I am implementing A3C algorithm in pytorch and getting above error. I am constructing a shared model and shared optimizer which are initially on cpu.
Then in worker I am sending the model and all the tensors to cuda However this error is coming. Can someone please help in what should be the right way of implementing GPU version of A3C in pytorch.
Below is my code.
model = ActorCritic(params)
optimizer = SharedAdam(model.parameters(), lr=params.lr)
model.share_memory()
batch = []
jobs = []
for ep in range(100):
filename = "ind_A3C_" + str(hidden_size) + "_"+ str(layers) + "_" + str(state_dim) + "_" + str(ep)
print("epoch:",ep)
f.write("epoch:"+str(ep)+"\n")
for rank in range(params.num_processes):
try:
p = Process(target=train, args=(rank, params, model, optimizer, indices, sc, device, filename))
jobs.append(p)
p.start()
except Exception as e:
print(e)
traceback.print_exc()
var = traceback.format_exc()
f.write("exception:\n"+str(var))
for p in jobs:
p.join()
batch = []
jobs = []
f.flush()
model.save(filename, directory="./pytorch_models")
main training loop-
def train(rank, params, model, optimizer, indices, scaler, device, filename):
model.to(device)
for ticker in indices:
data = pd.read_csv(ticker + '.csv')
data = data.iloc[int(data.shape[0]*0.4):,:]
data = Process_Data(data, scaler)
data = torch.DoubleTensor(np.asarray(data))
env = ENV(params.num_inputs, params.action_dim, data)
# init training variables
max_timesteps = data.shape[0] - 2
state = env.reset().to(device)
count = 0
done = True
episode_length = 0
count = 0
while count<max_timesteps-1:
episode_length += 1
values = []
log_probs = []
rewards = []
entropies = []
while count<max_timesteps-1:
if done:
cx = (torch.zeros(params.lstm_layers, 1, params.lstm_size)).to(device)

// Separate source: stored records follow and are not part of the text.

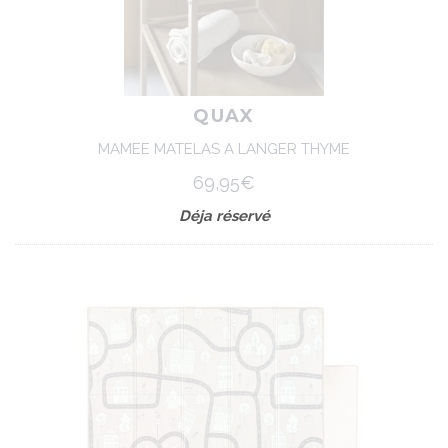
QUAX
MAMEE MATELAS A LANGER THYME
69,95€
Déja réservé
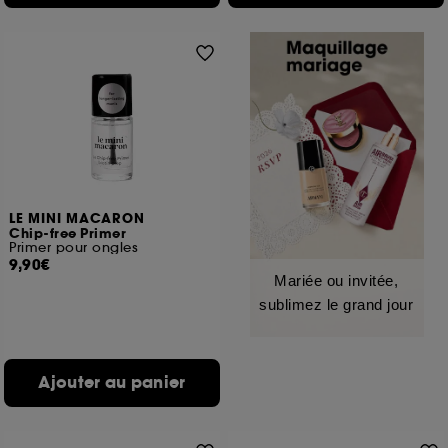
LE MINI MACARON
Chip-free Primer
Primer pour ongles
9,90€
Mariée ou invitée,
sublimez le grand jour
Ajouter au panier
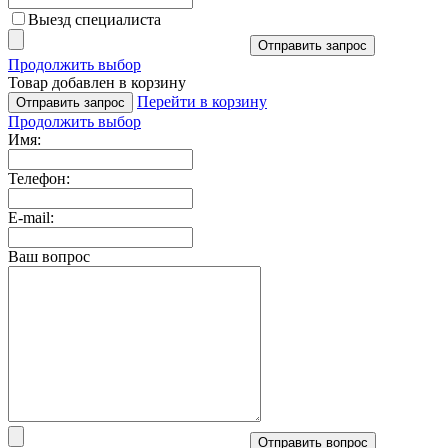
Выезд специалиста
Отправить запрос
Продолжить выбор
Товар добавлен в корзину
Перейти в корзину
Отправить запрос
Продолжить выбор
Имя:
Телефон:
E-mail:
Ваш вопрос
Отправить вопрос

hx = (torch.zeros(params.lstm_layers, 1, params.lstm_size)).to(device)
else:
cx = (cx).to(device)
hx = (hx).to(device)
value, action_values, (hx, cx) = model((state.unsqueeze(0).to(device), (hx, cx)))
prob = F.softmax(action_values - max(action_values), dim = -1).to(device)
log_prob = torch.log(prob).reshape(-1,)
entropy = -(log_prob * prob).sum(1, keepdim=True).to(device)
entropies.append(entropy)
m = categorical.Categorical(prob)
action = m.sample().reshape(-1,)
log_prob_a = log_prob.gather(0, (action)).to(device)
state, reward, done = env.step(action)
reward = reward.to(device)
value = value.to(device)
count +=1
if done:
episode_length = 0
state = env.reset()
values.append(value)
log_probs.append(log_prob_a)
rewards.append(reward)
# print(ticker, "rank ",rank," action:",action, "reward ",reward)
if done:
break
R = torch.zeros(1, 1).to(device)
if not done:
value, _, _ = model((state.unsqueeze(0).to(device), (hx.to(device), cx.to(device))))
R = value.data.to(device)
values.append(R)
policy_loss = torch.DoubleTensor([0]).to(device)
value_loss = torch.DoubleTensor([0]).to(device)
R = (R).to(device)
gae = torch.zeros(1, 1).to(device)
for i in reversed(range(len(rewards))):
R = params.gamma * R.to(device) + rewards[i].to(device)
advantage = R.to(device) - values[i].to(device)
value_loss = value_loss.to(device) + 0.5 * advantage.pow(2).to(device)
TD = rewards[i].to(device) + params.gamma * values[i + 1].data.to(device) - values[i].data.to(device)
gae = gae.to(device) * params.gamma * params.tau + TD.to(device)
policy_loss = policy_loss.to(device) - (log_probs[i] * gae).to(device) - 0.01 * entropies[i].to(device)
optimizer.zero_grad()
loss = (policy_loss.to(device) + 0.5 * value_loss.to(device)).mean()
print("loss: ",loss.is_cuda)
loss.backward()
torch.nn.utils.clip_grad_norm_(model.parameters(), 40)
optimizer.step()
model.save(filename, directory="./pytorch_models")
traceback-
Traceback (most recent call last):
File "D:\get_data\ind_a3g.py", line 166, in train
optimizer.step()
File "C:\Users\grant\miniconda3\lib\site-packages\torch\autograd\grad_mode.py", line 15, in decorate_context
return func(*args, **kwargs)
File "C:\Users\grant\miniconda3\lib\site-packages\torch\optim\adam.py", line 99, in step
exp_avg.mul_(beta1).add_(grad, alpha=1 - beta1)
RuntimeError: Expected all tensors to be on the same device, but found at least two devices, cuda:0 and cpu!